Peripheral nervous system


Antibodies targeting neuromuscular junction or muscle-specific tyrosine kinases cause MG, a B cell-mediated autoimmune disease. ICPI therapy was linked to MG in a case series, with antibodies to acetylcholine receptors being found in around 60% of individuals. The majority of these cases had new-onset MG, and there were fewer cases of disease exacerbation. Pembrolizumab-related MG, for example, had 70% de novo instances, nivolumab had 57.1%, and ipilimumab had 100% de novo cases of all patients [19]. The myasthenic syndrome can present, ranging from ocular symptoms such as ptosis and diplopia to generalized weakness, dyspnea, and dysphagia. Patients should undergo electromyography (EMG) testing for acetylcholine receptor and muscle kinase-specific antibodies. The onset of MG varied between 4.5 and 6 weeks or more on average. The mortality rates can be varied based on the type of immunotherapy used [19]. These patients require early and intensive monitoring due to their severe clinical presentation and rapid decline, which frequently necessitates intensive care unit (ICU) admission. Early treatment with high-dose corticosteroids is recommended, which is especially beneficial when myositis occurs concurrently. Plasma exchange and intravenous immunoglobulin (IVIG) are also used in treatment to escalate therapy [9]. As with other adverse effects, it would be prudent to discontinue the ICPI therapy.
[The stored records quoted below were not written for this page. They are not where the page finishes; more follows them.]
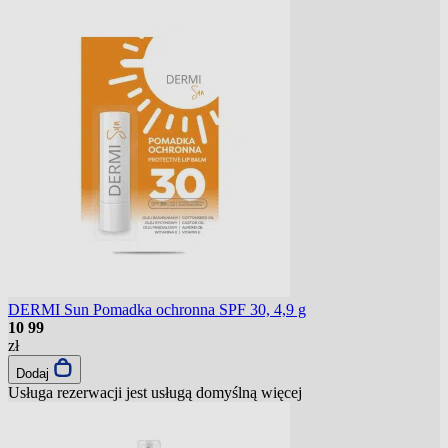
DERMI Sun Pomadka ochronna SPF 30, 4,9 g
10
99
zł
Dodaj
Usługa rezerwacji jest usługą domyślną
więcej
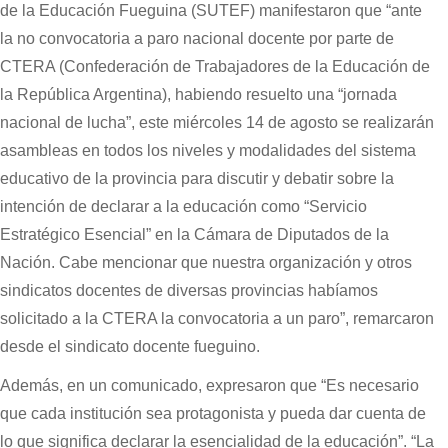
de la Educación Fueguina (SUTEF) manifestaron que “ante
la no convocatoria a paro nacional docente por parte de
CTERA (Confederación de Trabajadores de la Educación de
la República Argentina), habiendo resuelto una “jornada
nacional de lucha”, este miércoles 14 de agosto se realizarán
asambleas en todos los niveles y modalidades del sistema
educativo de la provincia para discutir y debatir sobre la
intención de declarar a la educación como “Servicio
Estratégico Esencial” en la Cámara de Diputados de la
Nación. Cabe mencionar que nuestra organización y otros
sindicatos docentes de diversas provincias habíamos
solicitado a la CTERA la convocatoria a un paro”, remarcaron
desde el sindicato docente fueguino.
Además, en un comunicado, expresaron que “Es necesario
que cada institución sea protagonista y pueda dar cuenta de
lo que significa declarar la esencialidad de la educación”. “La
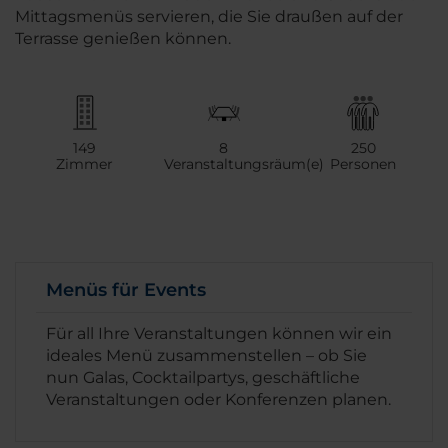
Mittagsmenüs servieren, die Sie draußen auf der
Terrasse genießen können.
149
8
250
Zimmer
Veranstaltungsräum(e)
Personen
Menüs für Events
Für all Ihre Veranstaltungen können wir ein
ideales Menü zusammenstellen – ob Sie
nun Galas, Cocktailpartys, geschäftliche
Veranstaltungen oder Konferenzen planen.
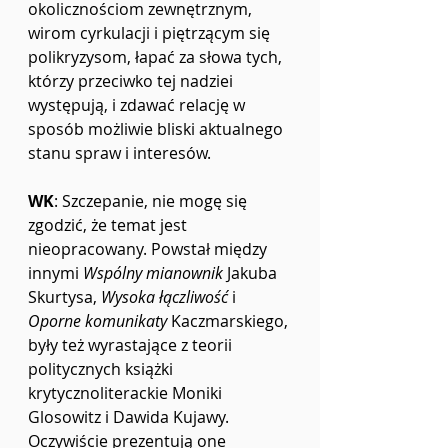
okolicznościom zewnętrznym, 
wirom cyrkulacji i piętrzącym się 
polikryzysom, łapać za słowa tych, 
którzy przeciwko tej nadziei 
występują, i zdawać relację w 
sposób możliwie bliski aktualnego 
stanu spraw i interesów.
WK
: Szczepanie, nie mogę się 
zgodzić, że temat jest 
nieopracowany. Powstał między 
innymi 
Wspólny mianownik 
Jakuba 
Skurtysa, 
Wysoka łączliwość 
i 
Oporne komunikaty 
Kaczmarskiego, 
były też wyrastające z teorii 
politycznych książki 
krytycznoliterackie Moniki 
Glosowitz i Dawida Kujawy. 
Oczywiście prezentują one 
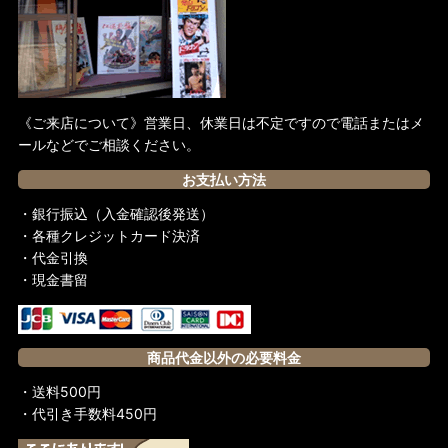
スペイン
フランス
香港
《ご来店について》営業日、休業日は不定ですので電話またはメ
ールなどでご相談ください。
イタリア
お支払い方法
イギリス
・銀行振込（入金確認後発送）
アメリカ
・各種クレジットカード決済
・代金引換
中国
・現金書留
マレーシア
シンガポール
商品代金以外の必要料金
台湾
・送料500円
・代引き手数料450円
BRUCE LEE MANIA ブルース・リーマニア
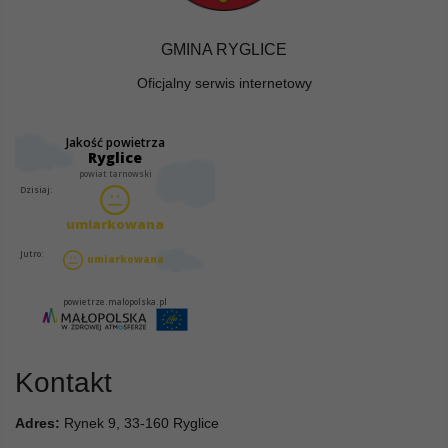
GMINA RYGLICE
Oficjalny serwis internetowy
Kontakt
Adres:
Rynek 9, 33-160 Ryglice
ICPI-induced myositis might be part of an overlapping condition that includes MG and acute inflammatory demyelinating polyneuropathy (AIDP) [9]. Myositis was the most common adverse event reported in a large case series of ICPI-induced neuromuscular side effects. It usually presents with muscle pain and gradual weakening, affecting primarily the proximal limbs [16]. Predominant lymphocytic infiltrates were seen in the histopathology review, with some reports indicating predominating CD4+ endomysial lymphocytic infiltrates and others indicating predominating CD8+ cells [20]. A creatine kinase (CK) levels, EMG, and myositis antibody panel constitute the workup [7]. It is associated with high levels of CK. Autoantibodies associated with myositis are often negative; however, anti-PL-7, anti-PL-12, anti-SRP, and anti-Ro antibodies have been reported. As a result, early detection and treatment with immunosuppressants are critical [16].

Peripheral neuropathy

ICPI therapy has been linked to immune-mediated neuropathy such as AIDP and chronic inflammatory demyelinating polyneuropathy (CIDP) [9]. It has a wide range of clinical manifestations that impair the motor, sensory, or autonomic nervous system. Multiple cranial nerves can be affected, with the facial vestibulocochlear, and optic nerves being the most commonly affected [7]. It is also linked to polyradiculopathies, also known as Guillain-Barre syndrome (GBS)-like syndrome, which causes motor and sensory impairments, affecting the extremities. Nerve conduction studies and EMG are vital to differentiate it from cancer-induced neuropathies. In an article by Thaipisu et al, CIDP was shown to be linked to a high level of cerebrospinal fluid (CSF) protein. In this case, the symptoms began 1 month after CPI therapy and progressed over the next 2 months which did not respond to steroids, IVIG, and infliximab, but were later alleviated with tacrolimus [21].

Central nervous system


Hypophysitis can affect up to 10% of the patient receiving anti-CTLA-4 antibodies and maybe because of expression of CTLA-4 on pituitary cells, which causes antibody formation, complement deposition, and mononuclear cell infiltration in the pituitary [17]. Patients using anti-PD1/programmed death-ligand 1 (PD-L1) therapy are far less likely to develop this condition. It typically manifests as headaches, neck pain, visual abnormalities, vertigo, and weakness [11]. However, the pituitary’s actions on the adrenal cortex, thyroid, and other organs/glands can cause a wide range of symptoms. If a diagnosis is suspected, hormone levels from the pituitary, thyroid, adrenal, and gonadal glands should be tested. A brain magnetic resonance imaging (MRI) can confirm the diagnosis [22]. Only one hormonal axis may have been affected in some circumstances, while others remain unaffected. Symptoms usually develop 6 weeks after starting therapy; however, symptom remission can take up to 20 weeks and is linked to permanent pituitary dysfunction [23]. Management differs on the basis of grade of toxicity. We may or may not hold off the ICPI therapy in grade I or II toxicity. However, it becomes imperative to hold off on the ICPI therapy in cases of higher grades of toxicity (grade III or IV) until the patient is stabilized on hormone replacement. Corticosteroid therapy should be initiated prior to hormone replacement therapy to treat this condition [18].

Aseptic meningitis

Aseptic meningitis and encephalitis have a very low incidence of 0.1-0.2% in patients receiving ICPI with symptoms varying widely in both conditions. Fever, headaches, and neck stiffness are some of the common symptoms of aseptic meningitis [11]. It may co-occur with encephalitis and infectious studies usually come up negative, with lymphocytosis and high opening pressure seen in a CSF analysis. MRI may show diffuse leptomeningeal enhancement. The treatment is high-dose steroids which have shown a good response [9].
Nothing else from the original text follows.